[[ Supplied records, beginning ]]

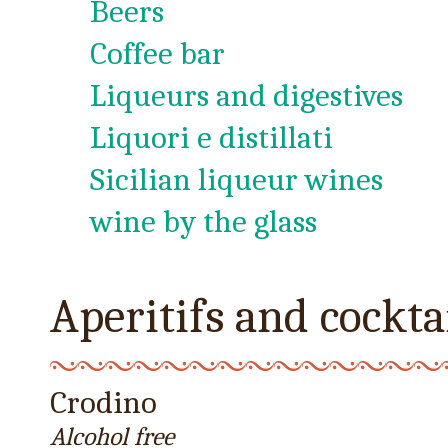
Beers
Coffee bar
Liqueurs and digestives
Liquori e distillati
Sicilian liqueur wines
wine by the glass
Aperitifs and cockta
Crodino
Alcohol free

[[ Supplied records, end ]]
[[ Supplied records, beginning ]]

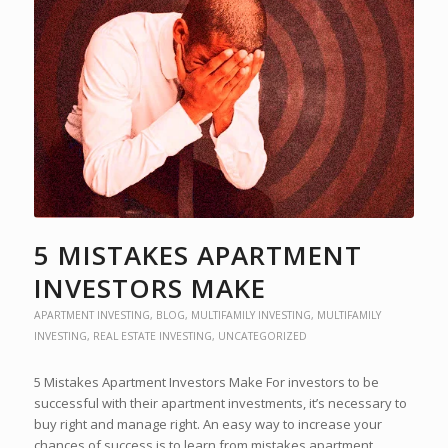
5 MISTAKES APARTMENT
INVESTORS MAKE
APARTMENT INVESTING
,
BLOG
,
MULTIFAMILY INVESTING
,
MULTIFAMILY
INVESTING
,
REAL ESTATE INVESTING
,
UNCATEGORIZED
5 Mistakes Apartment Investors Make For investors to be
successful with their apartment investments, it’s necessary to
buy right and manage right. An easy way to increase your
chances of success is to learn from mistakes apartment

[[ Supplied records, end ]]

_What you have to do_. Find every line in the records above that holds the word "MULTIFAMILY", and copy each one.

_Written answer_.
MULTIFAMILY INVESTING
MULTIFAMILY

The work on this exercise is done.